Today, Suffolk University released the following information about a new Suffolk/Universidad del Turabo poll of 601 likely voters in Puerto Rico:
If the United State Congress were to allow the citizens of Puerto Rico to choose between independence and statehood, an overwhelming majority (70 percent) would choose statehood, with 14 percent opting for independence and 13 percent undecided, according to a Suffolk University/Universidad del Turabo poll of 601 likely voters in Puerto Rico.
“This finding has historic and political implications beyond the composition of our flag,” said David Paleologos, director of the Suffolk University Political Research Center in Boston. “Whether President Obama’s popularity would translate into Puerto Rico’s having blue state status remains to be seen. However the impact of these numbers on the political conversation should not be ignored.”

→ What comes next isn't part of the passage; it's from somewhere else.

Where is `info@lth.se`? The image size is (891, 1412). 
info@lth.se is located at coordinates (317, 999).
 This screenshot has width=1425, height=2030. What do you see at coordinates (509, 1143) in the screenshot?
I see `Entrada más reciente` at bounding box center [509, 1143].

With a population of just under 4 million, Puerto Rico has been an unincorporated territory of the United States since the end of the Spanish-American War in 1898. Although Puerto Ricans were granted United States citizenship in 1917, they cannot vote for the president of the United States and have no voting representation in Congress. In a nonbinding referendum on the political status of Puerto Rico held in November 2012, 54 percent of voters said they should not continue with the Island’s current territorial status.
“Puerto Rico is going through difficult times, and we wanted to do a study that enabled us to analyze the people’s perceptions and opinions about important issues, such as government, the economy and the island’s future, through a public opinion survey based on a scientific approach and through an experienced partner,” said Dennis Alicea, chancellor of the Universidad del Turabo in Puerto Rico. “We are delighted to have partnered with Suffolk University on this endeavor, and we share the results in order to establish a framework, demonstrate transparency and motivate further research.”
The Suffolk University/Universidad del Turabo poll is the first major poll of its kind since the Puerto Rico election for governor in November 2012.
According to Suffolk, “the statewide survey of 601 Puerto Rico voters was conducted March 20-31, 2013, using live telephone interviews of landline and cell phone users. The margin of error is +/- 4% at a 95% level of confidence.”
The last one was not enough: Puerto Rico’s Resident Commissioner Pedro Pierluisi says another plebiscite is coming for Puerto Rico.
Shortly after the White House released the 2014 budget, Pierluisi—Puerto Rico’s sole representative in Congress, and who is for statehood—announced that it includes the allotment of $2.5 million to go towards a new plebiscite to vote on the island’s territorial status.
“Today is a historic day for all of us that fight for equality and justice for Puerto Rico,” Pierluisi said in a statement. “The White House recognizes that in Nov. 06 the majority of American citizens in Puerto Rico revoked their consent to continue with the current territorial status because it denies the residents of Puerto Rico fundamental rights of democracy.”
A similar plebiscite took place just last November, and the option of statehood won. However, some have brought the result into question.
While the option of statehood won with 834,191 votes, almost half a million voters—498,604, to be precise—left that question blank. That seemed to be in line with what the Popular Democratic Party (PPD)—which opposes statehood—had asked their followers to do, to protest the plebiscite. On top of those 498,604 blank ballots, 454,768 voted for Puerto Rico to become a sovereign free state, while 74,895 voters went for independence.
Another question in that same ballot asked whether Puerto Ricans wanted the island to stay with the current status. In the end 53.97 percent of voters—970,910—said no.
President Barack Obama had said in the past that he would have no problem with Puerto Rico becoming a state, as long as a “clear majority” was for it. It seems now he is trying to set the record straight.